**** Records for this exercise ****

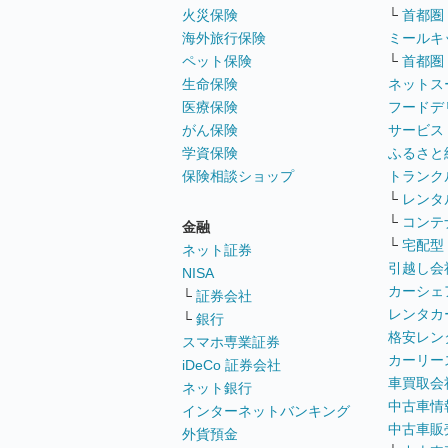
火災保険
└
首都圏
海外旅行保険
ミールキ
ペット保険
└
首都圏
生命保険
ネットス
医療保険
フードデ
がん保険
サービス
学資保険
ふるさと
保険相談ショップ
トランク
└
レンタ
└
コンテ
金融
└
宅配型
ネット証券
引越し会
NISA
カーシェ
└
証券会社
レンタカ
└
銀行
格安レン
スマホ専業証券
カーリー
iDeCo 証券会社
車買取会
ネット銀行
中古車情
インターネットバンキング
中古車販
外貨預金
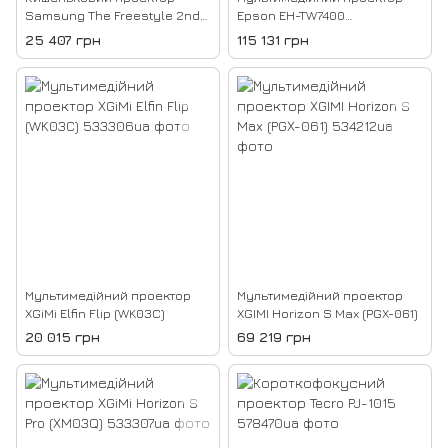
Samsung The Freestyle 2nd
Epson EH-TW7400
Gen (SP-LFF3CL)
(V11H932040)
25 407 грн
115 131 грн
Мультимедійний проектор
Мультимедійний проектор
XGiMi Elfin Flip (WK03C)
XGIMI Horizon S Max (PGX-061)
20 015 грн
69 219 грн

****

* What you are asked to do
Without the pictures, copy out all the records above exactly.

* Output below
火災保険
└
首都圏
海外旅行保険
ミールキ
ペット保険
└
首都圏
生命保険
ネットス
医療保険
フードデ
がん保険
サービス
学資保険
ふるさと
保険相談ショップ
トランク
└
レンタ
└
コンテ
金融
└
宅配型
ネット証券
引越し会
NISA
カーシェ
└
証券会社
レンタカ
└
銀行
格安レン
スマホ専業証券
カーリー
iDeCo 証券会社
車買取会
ネット銀行
中古車情
インターネットバンキング
中古車販
外貨預金
Samsung The Freestyle 2nd
Epson EH-TW7400
Gen (SP-LFF3CL)
(V11H932040)
25 407 грн
115 131 грн
Мультимедійний проектор
Мультимедійний проектор
XGiMi Elfin Flip (WK03C)
XGIMI Horizon S Max (PGX-061)
20 015 грн
69 219 грн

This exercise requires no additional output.